Internet security experts are warning multinational firms with offices in Hong Kong that they are not immune at all to cyber attacks originating from China, despite the apparent shared sovereignty between the Special Administrative Region (SAR) and its mainland parent. This isn’t the first time that Hong Kong has been advised to take precautions when it comes to its cyber security.
In the past, the Chinese government has often been blamed for either officially sanctioning cyber espionage attacks on foreign countries, as well as private and public organizations, or just simply turning a blind eye to financially motivated or patriotic attacks on western companies and states launched from within China.
Some internet security experts strongly believe that there is an unwritten agreement between the chinese hacking community and the authorities that these activities can continue as long as no government organizations or firms operating in China are directly affected.
But experts in the SAR have said multinationals appear to be fair game for Chinese hackers. Roy Ko, center manager of the Hong Kong Computer Emergency Response Team (HKCERT) says that his team works closely with its Chinese counterpart to pinpoint the exact location of attacks on local companies.
“Hong Kong’s overall immunity depends on our capabilities to defend ourselves, not because we’re part of China,” he argued. “We have a good communications channel in place with China’s CERT organization, so when the internet attacks come from China, we can seek their help and advice fairly quickly.”
To be sure, Ian Christofis, an acting manager for Verizon Wireless in North Asia, recently said that multinationals on the mainland were worried about intellectual property theft from malicious insiders and said that Hong Kong companies were equally in the crosshairs as well.
“On any given day, Hong Kong is just as much a target as anywhere else. Hong Kong companies should not be complacent,” he added.
And for his part, Guido Crucq, general manager of internet security solutions at Asia Pacific for data systems integrator Dimension Data, agreed strongly with that notion.
“Today, cybercriminals are into hacking for the big money, so we advised our clients that we can’t let our guard down simply because we are doing business in a location which we consider as friendly territory,” he said.
But lawmaker Samson Tam, who is a legislative councillor for IT in the SAR, preferred to play up the threat to locally-based firms from outside of China.
“Most attacks come from smaller countries or areas with much looser controls and more liberal standards, so international police force co-operation is very important,” Tam added.

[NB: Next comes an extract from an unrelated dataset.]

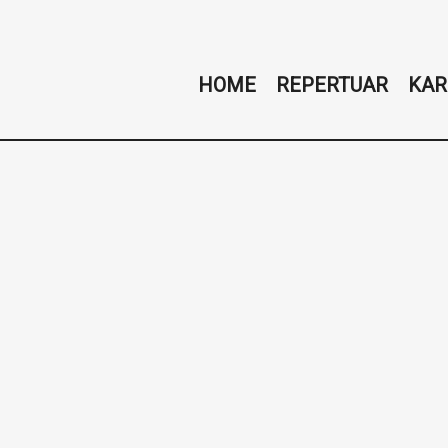
HOME
REPERTUAR
KAR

“Mainly, they are financially-motivated internet attacks because we don’t have many political, cultural or religious tensions here,” he said.
At any rate, and as it’s been proven many times in the recent past, it can be frustratingly difficult for experts to accurately trace back a cyber attack to its very source.
Given its large online population, China will naturally have a sizeable number of compromised machines which either home-grown or foreign hackers can use to launch more and more internet attacks, said HK CERT’s Ko, and that’s really the very worrisome part.